In order to support contract upgrades, we need a way to store what the current implementation is for a given contract such that it can be accessed from a private execution and doesn’t introduce contention between multiple txs. This requirement is independent of how we implement contract upgrades: whether we enshrine it as part of contract classes, or implement it at the app layer using proxies and delegatecalls, since we need to read the current implementation address from somewhere.
Note that this problem only affects private functions, since public functions can just read that information from public state, knowing it’s up to date.
We’ll summarize here some of the approaches discussed in this thread.
This seems the most promising solution, since the slow updates tree is designed for exactly this use case: data that rarely changes but needs to be accessed in its most up-to-date version from multiple private executions. Note that if we enshrine contract upgrades, then we’d need to enshrine the slow updates tree as well.
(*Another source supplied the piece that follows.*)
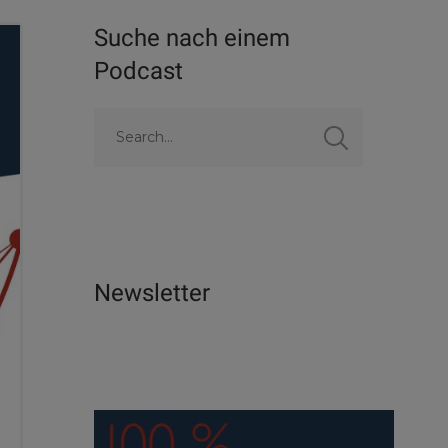
Suche nach einem
Podcast
Newsletter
A drawback of using the slow updates tree is that upgrades cannot be executed immediate, but can only be scheduled to be executed in the next epoch change - which is not a bad thing per se. Another drawback is that now every single tx that goes through an upgradeable contract has its validity restricted to a slow update epoch, which could be annoying for UX if a user attempts to send a tx close to an epoch end.
Storing the implementation address in an unencrypted (ie publicly readable) private note (ie a piece of data in the private data tree) doesn’t work, since we have no way to prove that the tx is referring to the latest version of that data without nullifying it. And if we nullify, then every other tx that needed to go through that same contract becomes invalid.
Another non-solution is adding a call to a public function with the implementation address used during private execution, and having the public function verify that that address matches the latest one stored in public state. However, this leaks privacy, since it becomes public what contract was executed. This problem goes away if we decide to forgo this privacy guarantee, as some private chains do.
Based on recent discussions, it seems it’d be viable to have shared private state using FHE. But FHE is already fairly expensive on its own, and creating a ZKP over FHE becomes prohibitive, in particular if we expect end-users to be generating these proofs.
Just solve the problem by not supporting upgrades, or at least not supporting upgrades for private functions. Whether upgradeability is a feature or a bug is still a point of discussion in Ethereum, I personally think there’s value in allowing communities to upgrade their contracts for iteration or bugfixing, based on their governance process of choice, so I wouldn’t go down this route.